Diminished Need. The air power can now be projected from deeper bases. It has been made possible by the introduction of long-range weapons, aerial refuellers, ISR platforms, unmanned systems, and networked logistics.
Irrelevant or Severely Diminished.
Given the above, one can argue that forward air bases are becoming less relevant. Their primacy in high-intensity stand-off wars is waning. They may not be totally useless, but they may be losing their centrality in air power projection. They remain relevant and valuable in rapid deployment and sustenance. They can still play an essential role in low-intensity conflict and fast reaction situations. Their role becomes more supportive, logistical, or semi-peripheral rather than central to the strike posture. Some relevant aspects are as follows:-
Against adversaries with less precision strike capability, forward bases remain justifiable. The irrelevance argument is mostly in the context of high-end, modern stand-off threats.
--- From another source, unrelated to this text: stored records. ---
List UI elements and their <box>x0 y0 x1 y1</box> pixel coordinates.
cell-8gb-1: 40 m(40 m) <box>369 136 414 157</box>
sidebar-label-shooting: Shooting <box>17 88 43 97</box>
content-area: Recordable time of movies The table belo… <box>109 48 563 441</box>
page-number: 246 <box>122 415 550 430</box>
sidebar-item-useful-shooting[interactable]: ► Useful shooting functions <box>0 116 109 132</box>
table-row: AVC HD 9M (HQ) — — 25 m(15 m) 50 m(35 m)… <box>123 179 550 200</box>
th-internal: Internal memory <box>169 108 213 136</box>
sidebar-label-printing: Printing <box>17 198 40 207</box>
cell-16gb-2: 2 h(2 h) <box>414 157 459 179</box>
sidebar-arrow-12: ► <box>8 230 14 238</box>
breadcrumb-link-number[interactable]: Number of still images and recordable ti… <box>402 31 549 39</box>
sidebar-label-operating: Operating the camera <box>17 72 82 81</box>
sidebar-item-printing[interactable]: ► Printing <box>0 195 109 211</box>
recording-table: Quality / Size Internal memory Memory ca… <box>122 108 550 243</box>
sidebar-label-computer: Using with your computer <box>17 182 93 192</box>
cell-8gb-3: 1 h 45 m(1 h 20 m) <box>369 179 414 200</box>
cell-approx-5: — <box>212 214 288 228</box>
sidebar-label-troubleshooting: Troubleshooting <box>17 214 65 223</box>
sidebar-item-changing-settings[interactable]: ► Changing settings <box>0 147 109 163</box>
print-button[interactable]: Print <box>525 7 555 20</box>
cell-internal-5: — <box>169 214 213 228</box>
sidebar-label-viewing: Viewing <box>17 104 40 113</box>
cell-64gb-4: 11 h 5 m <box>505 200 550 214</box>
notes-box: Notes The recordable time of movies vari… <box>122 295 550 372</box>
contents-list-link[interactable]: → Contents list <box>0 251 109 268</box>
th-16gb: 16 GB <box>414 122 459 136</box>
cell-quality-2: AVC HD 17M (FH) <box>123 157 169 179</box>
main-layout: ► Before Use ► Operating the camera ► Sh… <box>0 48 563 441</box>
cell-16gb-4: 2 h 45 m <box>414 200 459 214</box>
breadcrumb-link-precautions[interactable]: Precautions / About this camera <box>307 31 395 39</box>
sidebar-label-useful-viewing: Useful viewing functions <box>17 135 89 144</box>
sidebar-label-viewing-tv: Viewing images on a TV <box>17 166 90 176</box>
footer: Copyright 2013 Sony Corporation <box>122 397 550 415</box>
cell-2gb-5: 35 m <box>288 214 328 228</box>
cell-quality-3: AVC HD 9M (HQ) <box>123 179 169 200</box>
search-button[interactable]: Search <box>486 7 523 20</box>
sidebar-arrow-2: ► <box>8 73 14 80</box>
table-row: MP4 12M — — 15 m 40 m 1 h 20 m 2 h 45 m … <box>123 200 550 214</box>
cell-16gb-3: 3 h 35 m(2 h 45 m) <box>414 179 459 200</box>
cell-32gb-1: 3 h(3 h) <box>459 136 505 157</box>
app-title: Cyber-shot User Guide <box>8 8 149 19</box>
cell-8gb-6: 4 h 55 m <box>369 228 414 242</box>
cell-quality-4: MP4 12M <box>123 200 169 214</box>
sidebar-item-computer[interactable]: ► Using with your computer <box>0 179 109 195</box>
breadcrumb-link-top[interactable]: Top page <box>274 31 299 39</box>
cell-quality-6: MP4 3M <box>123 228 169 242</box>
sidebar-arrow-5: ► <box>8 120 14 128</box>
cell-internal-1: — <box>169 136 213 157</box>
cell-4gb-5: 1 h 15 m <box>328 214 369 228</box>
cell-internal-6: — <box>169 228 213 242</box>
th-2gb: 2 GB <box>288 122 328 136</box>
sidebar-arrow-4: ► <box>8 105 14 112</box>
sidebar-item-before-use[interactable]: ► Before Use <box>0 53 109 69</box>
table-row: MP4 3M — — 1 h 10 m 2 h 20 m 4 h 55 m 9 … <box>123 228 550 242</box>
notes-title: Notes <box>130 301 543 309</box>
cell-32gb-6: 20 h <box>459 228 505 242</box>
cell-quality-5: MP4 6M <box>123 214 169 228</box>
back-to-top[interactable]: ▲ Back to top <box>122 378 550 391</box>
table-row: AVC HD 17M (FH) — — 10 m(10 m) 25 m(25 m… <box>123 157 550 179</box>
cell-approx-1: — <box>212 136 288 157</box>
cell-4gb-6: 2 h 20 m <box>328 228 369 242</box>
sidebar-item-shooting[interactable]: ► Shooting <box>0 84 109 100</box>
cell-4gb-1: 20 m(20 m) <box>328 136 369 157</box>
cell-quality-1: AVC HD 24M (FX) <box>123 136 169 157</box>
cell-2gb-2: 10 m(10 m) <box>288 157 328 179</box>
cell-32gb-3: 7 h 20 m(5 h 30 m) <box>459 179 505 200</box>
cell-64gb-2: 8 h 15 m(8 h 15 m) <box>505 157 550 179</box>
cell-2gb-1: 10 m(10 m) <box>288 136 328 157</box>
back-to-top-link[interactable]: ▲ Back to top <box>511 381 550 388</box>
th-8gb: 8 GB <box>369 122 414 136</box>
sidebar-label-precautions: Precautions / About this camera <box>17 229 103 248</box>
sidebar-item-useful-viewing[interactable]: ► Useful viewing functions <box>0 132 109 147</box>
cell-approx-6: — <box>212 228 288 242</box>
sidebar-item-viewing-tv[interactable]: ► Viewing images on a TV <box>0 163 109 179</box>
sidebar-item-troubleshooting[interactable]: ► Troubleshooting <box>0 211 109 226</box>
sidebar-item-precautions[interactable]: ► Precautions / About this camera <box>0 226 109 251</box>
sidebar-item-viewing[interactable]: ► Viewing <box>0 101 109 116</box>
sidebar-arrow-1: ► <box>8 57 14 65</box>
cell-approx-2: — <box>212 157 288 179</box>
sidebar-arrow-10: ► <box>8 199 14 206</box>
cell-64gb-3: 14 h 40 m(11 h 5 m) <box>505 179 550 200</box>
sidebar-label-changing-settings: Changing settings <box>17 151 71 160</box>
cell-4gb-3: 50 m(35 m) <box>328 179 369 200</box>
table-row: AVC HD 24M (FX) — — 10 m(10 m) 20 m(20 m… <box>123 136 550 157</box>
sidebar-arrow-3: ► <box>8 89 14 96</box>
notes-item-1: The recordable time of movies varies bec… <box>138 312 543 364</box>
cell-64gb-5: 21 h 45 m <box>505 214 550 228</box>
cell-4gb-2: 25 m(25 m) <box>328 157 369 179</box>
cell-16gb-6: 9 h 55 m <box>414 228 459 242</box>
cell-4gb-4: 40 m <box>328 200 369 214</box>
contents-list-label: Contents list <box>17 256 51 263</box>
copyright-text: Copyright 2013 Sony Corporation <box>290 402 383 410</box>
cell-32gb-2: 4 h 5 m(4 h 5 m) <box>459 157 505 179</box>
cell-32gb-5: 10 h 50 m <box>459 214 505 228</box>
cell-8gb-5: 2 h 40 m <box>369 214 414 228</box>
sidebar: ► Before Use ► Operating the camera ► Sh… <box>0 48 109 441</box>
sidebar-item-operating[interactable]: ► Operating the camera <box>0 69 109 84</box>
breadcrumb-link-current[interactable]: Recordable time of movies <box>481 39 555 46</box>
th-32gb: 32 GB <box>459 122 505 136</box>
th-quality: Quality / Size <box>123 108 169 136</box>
If air superiority is not contested and the adversary lacks strike capacity, forward bases still offer a considerable advantage in sortie rate and quick reaction.
Regional geography & constraints do matter. In some theatres, geography demands forward basing (islands, remote outposts, limited tanking options).
For air defence, interception missions, quick reaction alerts, forward bases may still matter, whereas for deep strike or suppression operations, their utility is reduced.
Implications for the Doctrine on Air Force Basing
Move Deeper and Disperse. Forward air bases need not be abandoned entirely. They must be complemented (or possibly replaced) by dispersed, deep-located, remote operating hubs that enjoy greater sanctuary.
Harden and Improve Survivability. The forward air bases need to improve their survivability. Possible measures would include hardened shelters, rapid runway repair capability, passive defence, decoys, underground infrastructure, and layered air and missile defences.
Shift to Resilience and Mobility. Forward basing as a static posture becomes more vulnerable. Mobility has become more critical. There is a need to be able to move air assets, use expeditionary airfields, operate from unprepared landing grounds, rotate squadrons and avoid presenting a fixed target.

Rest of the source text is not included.